Mantiene i residui di quella tenace lucidità che gli ha consentito fino ad oggi di non soccombere al bombardamento vessatorio; oggi però lampeggia una sorta di spia che lo avverte di essere in riserva.
Si sente vicino - pericolosamente vicino - al punto di rottura.
Sa che le sue risorse emotive non sono illimitate, quelle economiche gli sono state prosciugate da un pezzo, la sua forte capacità di ammortizzare le ingiustizie è stata ampiamente abusata, in tanti hanno attinto a piene mani alla sua onestà, alla pazienza, al suo equilibrio psicologico; ha pagato colpe dimostratesi inesistenti mentre i reali responsabili continuano a rimanere impuniti.
Il padre è sempre il primo contro cui puntare il dito, anche quando è totalmente estraneo agli episodi dei quali viene accusato; Paolo Onofri era il primo indiziato per la morte del figlio Tommy, Azuz era il principale indiziato per la strage di Erba … la lista è infinita …
In tanti si sono tolti la vita per l’onta di false accuse, e già successo a Modena, Vercelli, Roma; poi la Giustizia ha riabilitato la
memoria di un innocente, ma solo quando era troppo tardi anche per chiedere scusa
L’accanimento contro Nardelli ricorda tanto, fin troppo, la vicenda di Gravina di Puglia, il recente caso di malagiustizia nel quale
l’inadeguatezza della magistratura si è manifestata attraverso l’accanimento giudiziario nei confronti ancora una volta di un padre,
capro espiatorio ideale per mascherare gravissime lacune investigative.
Da Gravina a Taranto il passo è breve, non solo geograficamente.
Sergio Nardelli, nonostante tutto, non trama vendette nei confronti di un sistema al quale si è rivolto con fiducia e che come unica risposta lo ha annientato socialmente, emotivamente ed economicamente.
Anni ed anni di persecuzioni immotivate non accendono in lui il dubbio - almeno apparentemente - che la giustizia funzioni male, non funzioni affatto, o sia ostaggio dei grossolani limiti di qualche magistrato in malafede e/o farcito di preconcetti – in entrambe le ipotesi gravemente inadeguato al ruolo, che richiederebbe serenità di giudizio ed imparzialità come prerequisiti indispensabili..

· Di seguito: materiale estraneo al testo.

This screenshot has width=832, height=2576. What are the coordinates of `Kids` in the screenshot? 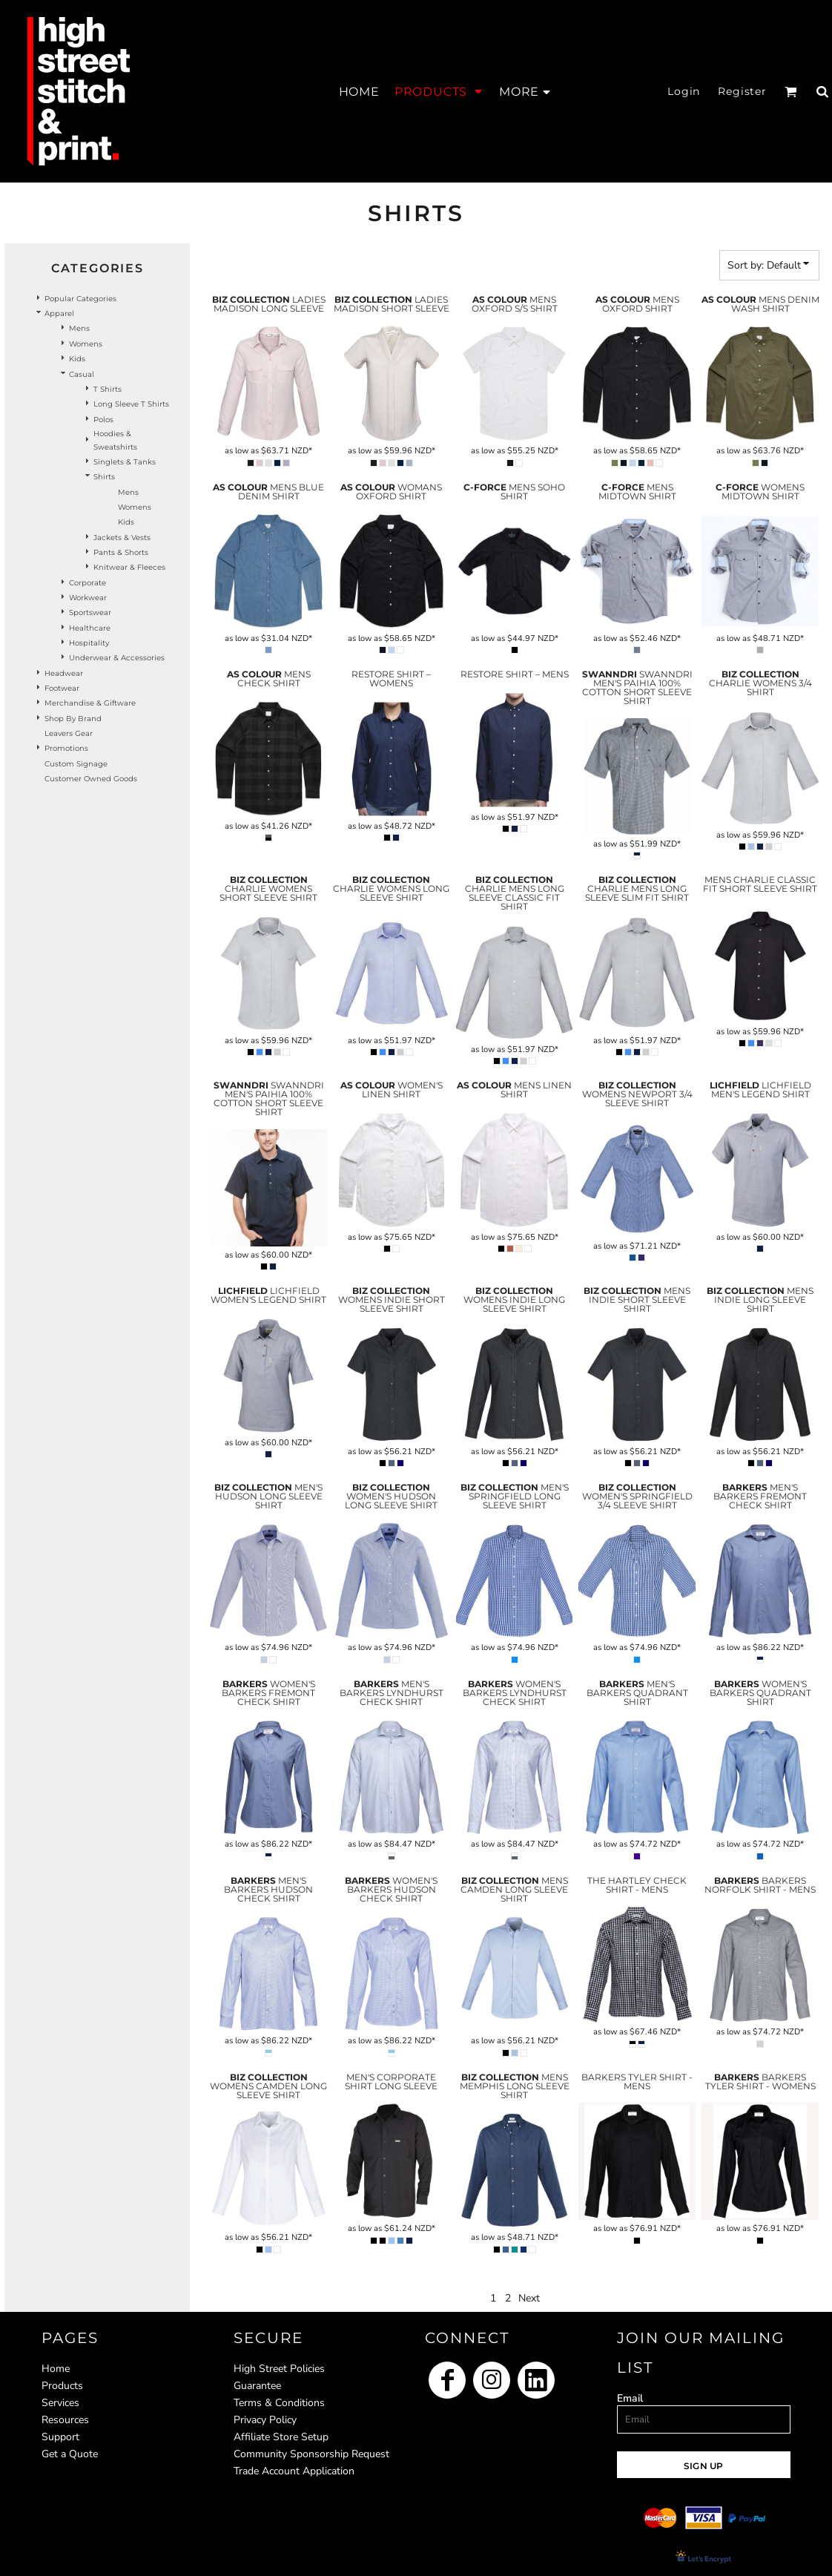 It's located at (77, 359).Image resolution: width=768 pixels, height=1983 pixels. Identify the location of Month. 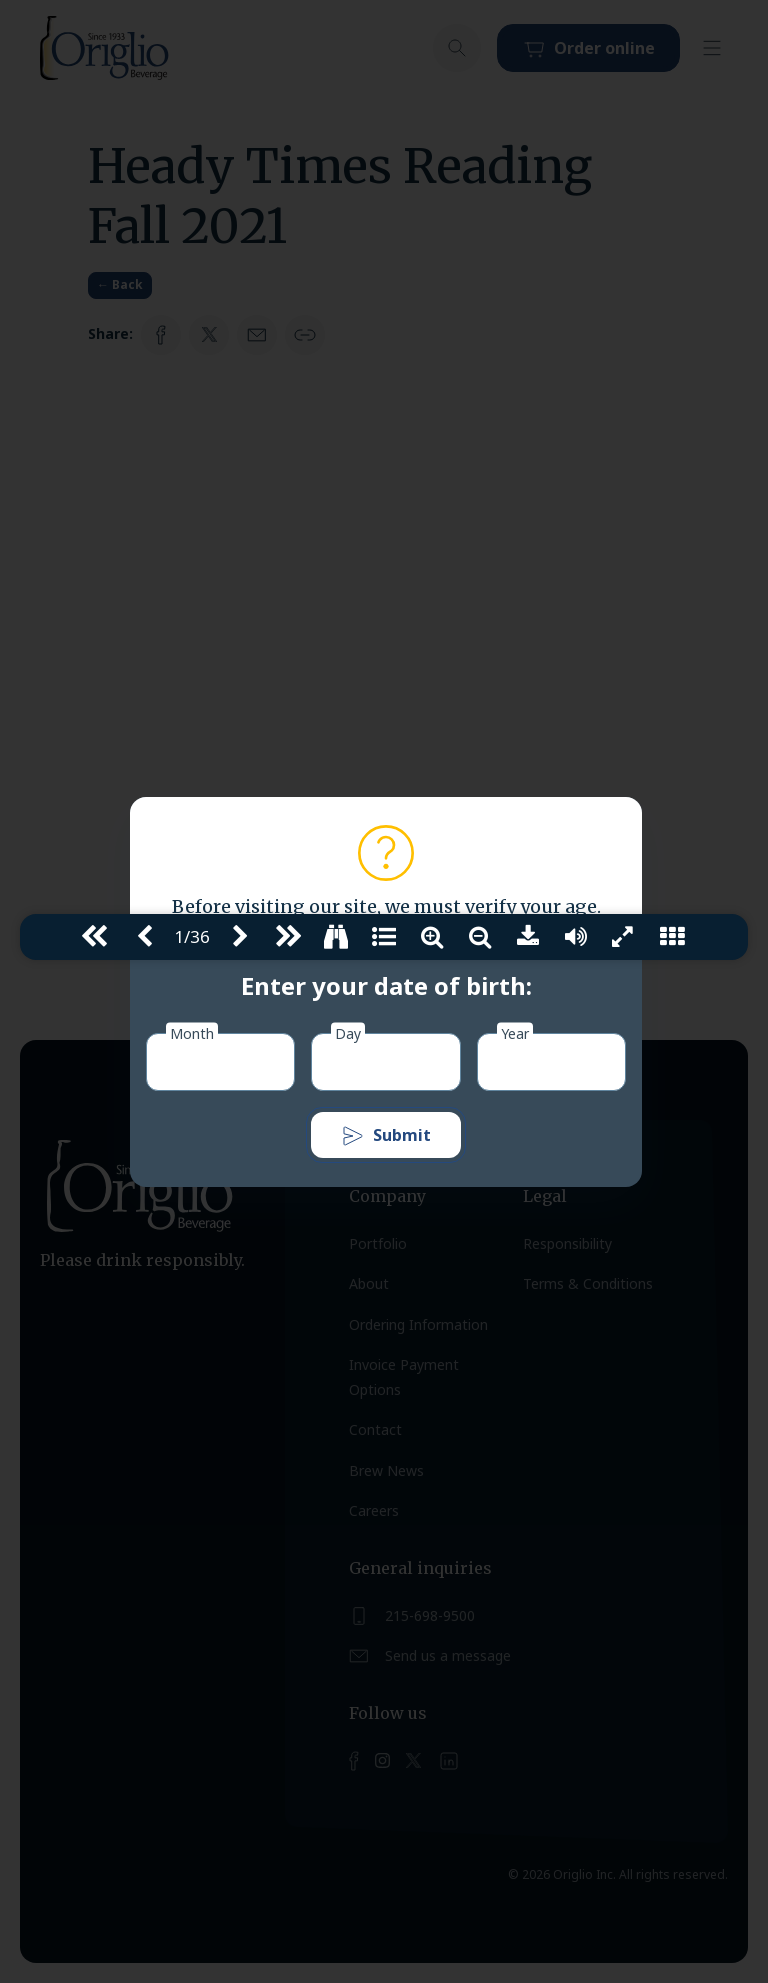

Almeno apparentemente, Sergio non perde fiducia in un sistema che ha saputo solo dargli un calvario senza fine, non si adegua alla percezione dilagante di cronico scollamento fra aspettative della cittadinanza e risposte delle istituzioni.
Sergio Nardelli si rivolge ancora una volta alla Giustizia, chiedendo la forma più estrema di aiuto.
Vuole andare in prigione, questa volta non a causa di accuse costruite a tavolino come accadde nel 2004, ma dietro esplicita richiesta.
Se lasciato libero, “sente” ormai di essere un cittadino a rischio.
Potrebbe compiere un gesto estremo, poco importa se verso se stesso o verso altri; vuole quindi evitare che accada l’irreparabile.
Ma tra le righe del suo appello è facile leggere il reale stato d’animo di un padre al quale tribunali e servizi sociali offrono
unicamente soluzioni insostenibili: disperazione, rassegnazione, perdita dei figli.
Sergio non chiede più “datemi giustizia”, ha smesso di illudersi che possa accadere; chiede “abusatene ancora, come avete già fatto”, ma almeno che l’ingiustizia venga utilizzata per metterlo in condizioni di non nuocere, da solo sente di non potercela più fare.
Non servirebbe a nulla il pietoso intervento di qualche psicologa della ASL, nessun servizio sociale potrà mai convincerlo che è giusto accettare di perdere “serenamente” figli, salute, dignità.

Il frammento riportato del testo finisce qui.